Evelyn Wilson recalled being admonished in the early 1980s for occupying a position in Washburn University's law school that a young man informed her should have gone to a "qualified" male.
Wilson said she endured that type of gender prejudice by drawing upon God's wisdom, her father's encouraging words and sense of hard work and humility, and her mother's affinity for truth and independence to become managing partner of a law firm, to earn appointment as a judge in Shawnee County District Court and, in front of family, friends and colleagues Friday, to take a seat on the Kansas Supreme Court.
"What does that mean? It means that today I become a justice on the Kansas Supreme Court and 100 years ago I would not have had the right to vote because I'm a woman," she said.
Gov. Laura Kelly made Wilson her first appointment to the state's highest court, bringing current membership into gender balance. The seventh slot on the court is vacant, and the governor will choose from among three men nominated for the job. Wilson replaced retired Justice Lee Johnson and the remaining vacancy resulted from the retirement of Chief Justice Lawton Nuss.
Kelly said the court's latest addition possessed "common sense, intellect and personal skills" of the finest jurists. However, Senate President Susan Wagle, R-Wichita, said Wilson was an "ultra-liberal" who would fit in with the majority of Kansas justices.
Wilson, born in Smith Center, earned a business degree from Bethany College in 1982 before enrolling at Washburn's School of Law. She worked 19 years in private practice at firms in Topeka and Oberlin. She served on the district court in Shawnee County from 2004 until departing for the Supreme Court.
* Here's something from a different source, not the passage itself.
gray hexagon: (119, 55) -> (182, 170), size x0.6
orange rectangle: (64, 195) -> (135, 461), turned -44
As a district court judge, she presided at more than 80 jury trials.
Natalie Haag, who graduated with Wilson from law school in 1985, offered personal remarks about the justice at the swearing-in ceremony in the Kansas Judicial Center. Haag said that on her first day of law school she was rescued from a broken-down car by Wilson.
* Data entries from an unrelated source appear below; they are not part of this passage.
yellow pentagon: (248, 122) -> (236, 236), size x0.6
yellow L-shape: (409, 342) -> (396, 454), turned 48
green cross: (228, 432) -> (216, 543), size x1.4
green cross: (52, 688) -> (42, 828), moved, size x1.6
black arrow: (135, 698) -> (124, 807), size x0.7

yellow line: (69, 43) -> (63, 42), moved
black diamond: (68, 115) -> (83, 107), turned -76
"You know how it is when you first meet somebody, you think, 'Wow, this person is going to be somebody some day.' That isn't Evelyn," Haag said. "She's not gregarious. She's not one of these people that's flashy or in-your-face. Then time goes by and suddenly you realize, she's something I want to be."
Haag said Wilson had always dedicated herself to upholding integrity of the state's judicial system.
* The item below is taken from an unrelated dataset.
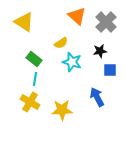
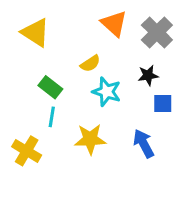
yellow cross: (30, 102) -> (27, 151), moved
yellow star: (62, 110) -> (90, 139), moved

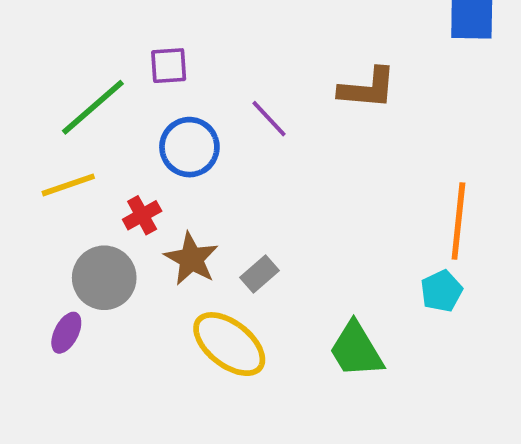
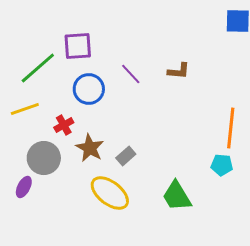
purple square: (169, 66) -> (78, 46), size x1.4
brown L-shape: (368, 88) -> (179, 71), moved, size x0.7
cyan pentagon: (441, 291) -> (222, 165), turned 30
"She will be a formidable Supreme Court justice," Haag said. "We are proud."
With the addition of Wilson, four of six justices on the Supreme Court are graduates of Washburn's law school in Topeka. The other two emerged from the law school at the University of Kansas.
Chief Justice Marla Luckert, the senior member of the court appointed in 2003 by Republican Gov. Bill Graves, administered the oath to Wilson. Democratic Gov. Kathleen Sebelius was responsible for appointing Justices Carol Beier, Dan Biles and Eric Rosen. In 2014, Republican Gov. Sam Brownback selected Justice Caleb Stegall.